The majority of landlords in the UK’s private rented sector do not believe that new Prime Minister Boris Johnson has a plan to boost the supply of homes to let by stimulating investment in the buy-to-let market, a new poll shows.
The survey from Landlord Today found that seven out of 10 landlords believe that the new Prime Minister has no plan to reverse punitive tax policies in order to encourage more people to invest in buy-to-let and as a result increase much needed housing supply in the private rental sector.
Almost 300 readers have taken part in the poll, which was launched 48 hours ago, with 71% stating that they believe Johnson has no plan to help ‘reinvigorate the buy-to-let market’.
Most landlords were hoping that Johnson would address recent punitive taxation changes which have had an adverse affect.
Draconian tax changes applying to buy-to-let investors have left a number of private landlords with little alternative but to evict tenants and sell properties en masse or simply increase rents for tenants.
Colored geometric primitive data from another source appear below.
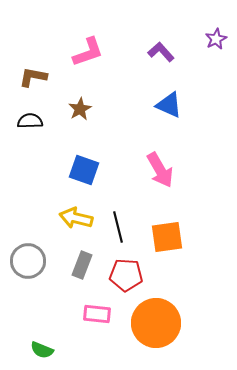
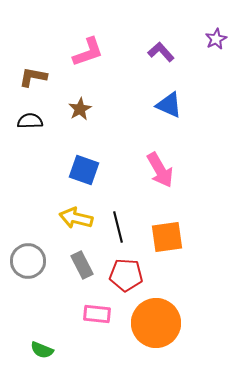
gray rectangle: rotated 48 degrees counterclockwise
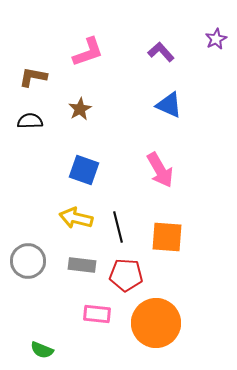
orange square: rotated 12 degrees clockwise
gray rectangle: rotated 56 degrees counterclockwise
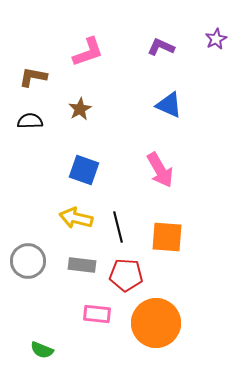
purple L-shape: moved 5 px up; rotated 24 degrees counterclockwise
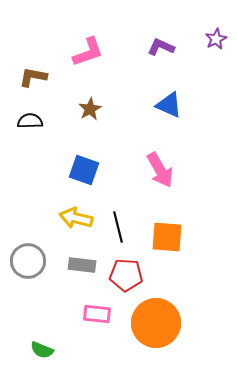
brown star: moved 10 px right
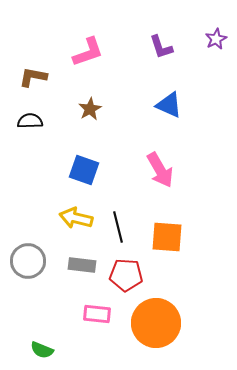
purple L-shape: rotated 132 degrees counterclockwise
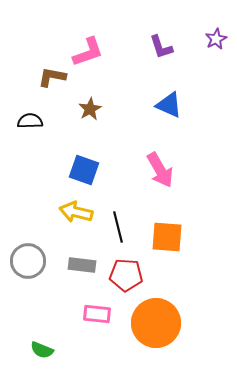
brown L-shape: moved 19 px right
yellow arrow: moved 6 px up
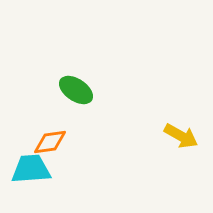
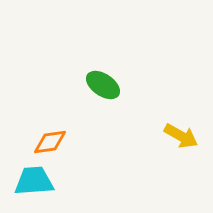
green ellipse: moved 27 px right, 5 px up
cyan trapezoid: moved 3 px right, 12 px down
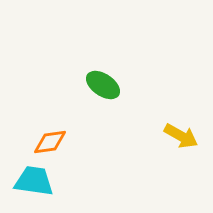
cyan trapezoid: rotated 12 degrees clockwise
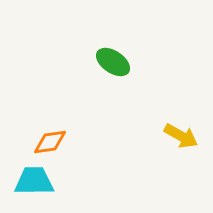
green ellipse: moved 10 px right, 23 px up
cyan trapezoid: rotated 9 degrees counterclockwise
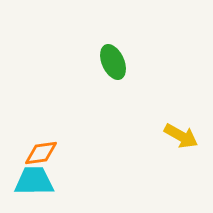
green ellipse: rotated 32 degrees clockwise
orange diamond: moved 9 px left, 11 px down
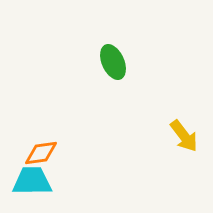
yellow arrow: moved 3 px right; rotated 24 degrees clockwise
cyan trapezoid: moved 2 px left
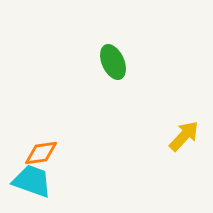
yellow arrow: rotated 100 degrees counterclockwise
cyan trapezoid: rotated 21 degrees clockwise
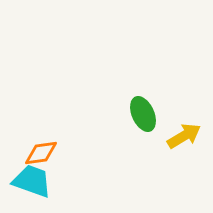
green ellipse: moved 30 px right, 52 px down
yellow arrow: rotated 16 degrees clockwise
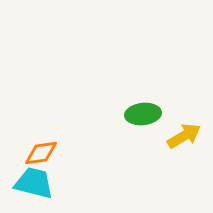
green ellipse: rotated 72 degrees counterclockwise
cyan trapezoid: moved 2 px right, 2 px down; rotated 6 degrees counterclockwise
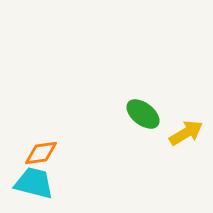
green ellipse: rotated 44 degrees clockwise
yellow arrow: moved 2 px right, 3 px up
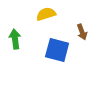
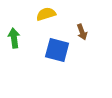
green arrow: moved 1 px left, 1 px up
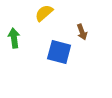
yellow semicircle: moved 2 px left, 1 px up; rotated 24 degrees counterclockwise
blue square: moved 2 px right, 2 px down
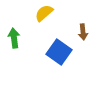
brown arrow: moved 1 px right; rotated 14 degrees clockwise
blue square: rotated 20 degrees clockwise
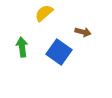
brown arrow: rotated 70 degrees counterclockwise
green arrow: moved 8 px right, 9 px down
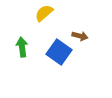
brown arrow: moved 3 px left, 4 px down
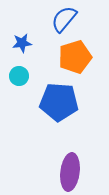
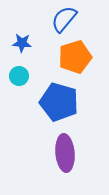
blue star: rotated 12 degrees clockwise
blue pentagon: rotated 12 degrees clockwise
purple ellipse: moved 5 px left, 19 px up; rotated 12 degrees counterclockwise
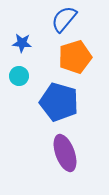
purple ellipse: rotated 15 degrees counterclockwise
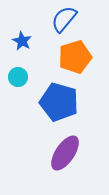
blue star: moved 2 px up; rotated 24 degrees clockwise
cyan circle: moved 1 px left, 1 px down
purple ellipse: rotated 54 degrees clockwise
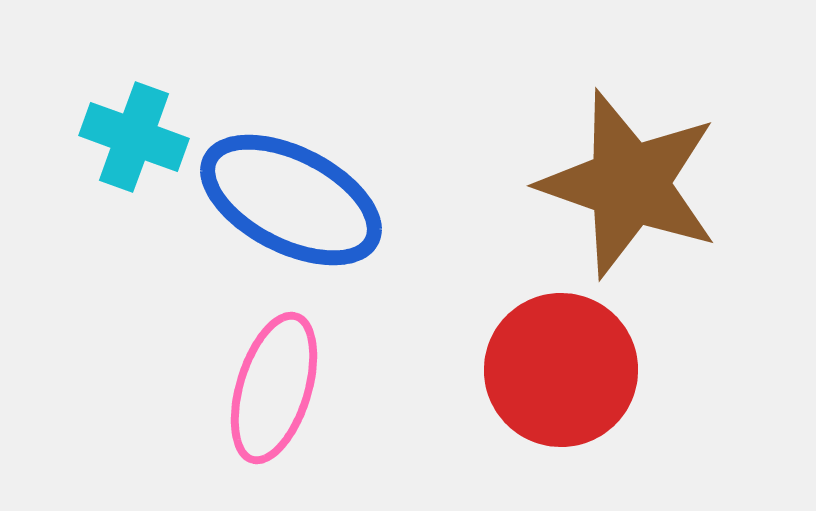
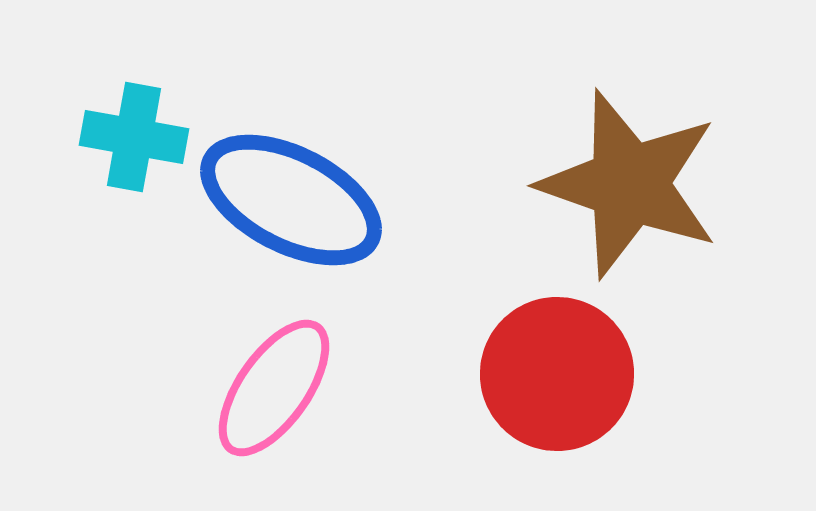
cyan cross: rotated 10 degrees counterclockwise
red circle: moved 4 px left, 4 px down
pink ellipse: rotated 18 degrees clockwise
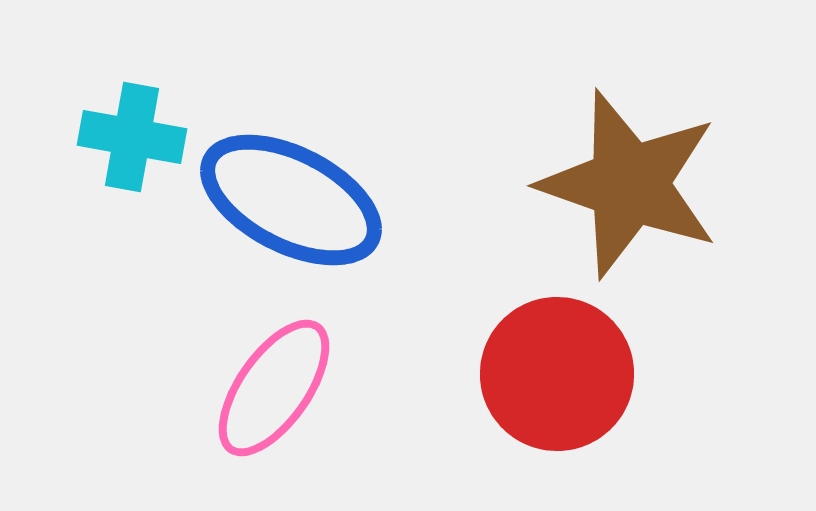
cyan cross: moved 2 px left
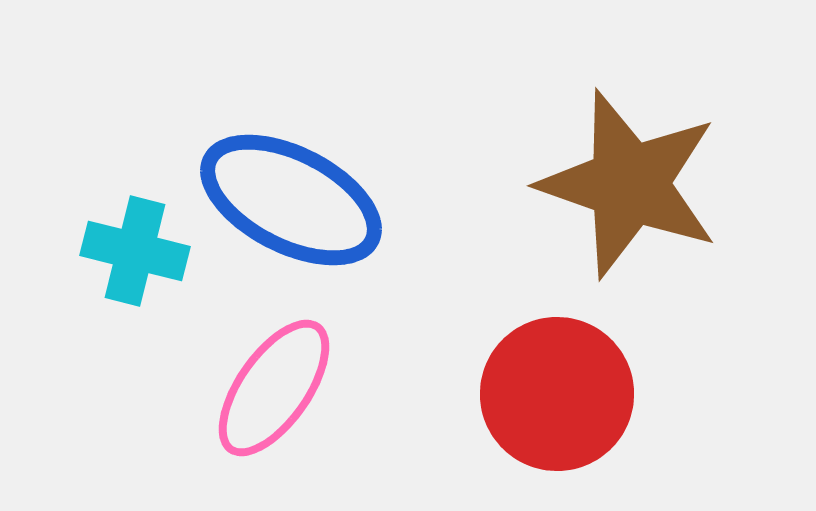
cyan cross: moved 3 px right, 114 px down; rotated 4 degrees clockwise
red circle: moved 20 px down
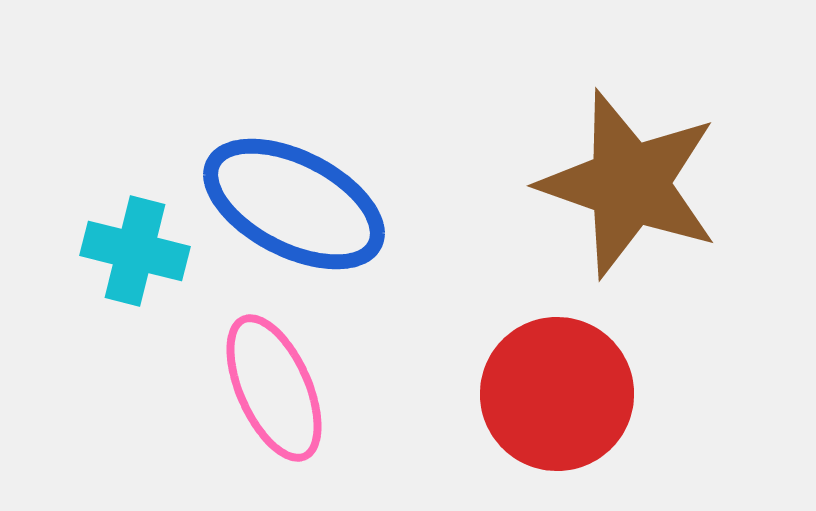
blue ellipse: moved 3 px right, 4 px down
pink ellipse: rotated 59 degrees counterclockwise
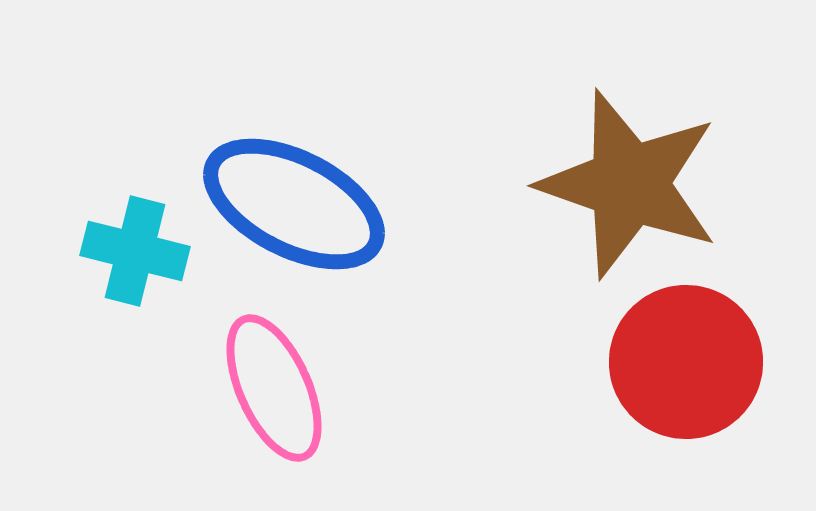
red circle: moved 129 px right, 32 px up
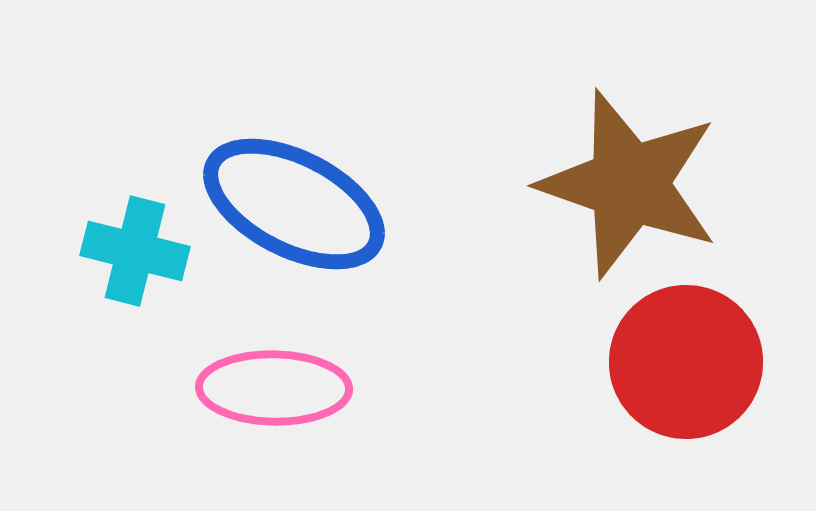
pink ellipse: rotated 65 degrees counterclockwise
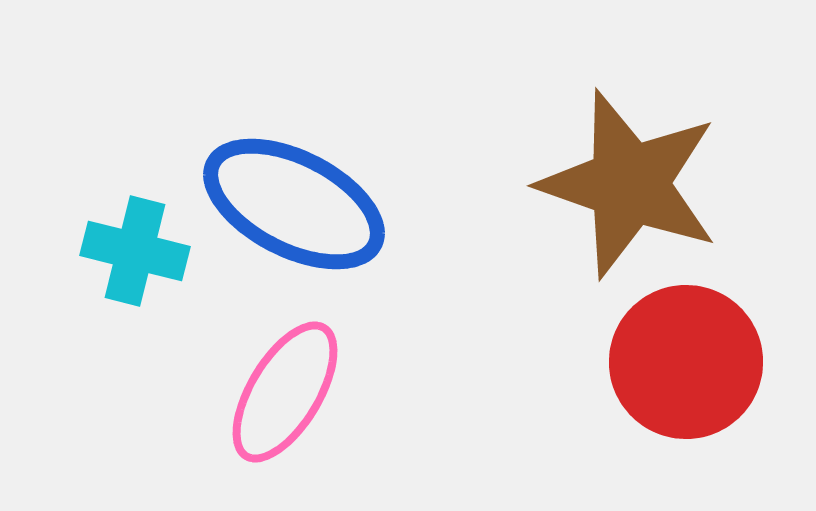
pink ellipse: moved 11 px right, 4 px down; rotated 60 degrees counterclockwise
There is plenty of evidence to suggest that some landlords have not been able to cope with punitive tax hikes introduced by former Chancellor George Osborne, including the phasing out of mortgage interest relief.
Many private landlords have also had to endure the scrapping of the ‘wear and tear’ allowance for furnished properties, the launch of the 3% stamp duty surcharge, as well as the introduction of stress tests for buy-to-let mortgages.
A separate poll from Landlord Today found that 75% of readers do not expect the new chancellor, Sajid Javid, to address and potentially reverse recent tax changes that have adversely affected private landlords, as the main political parties continue to chase for generation rent votes.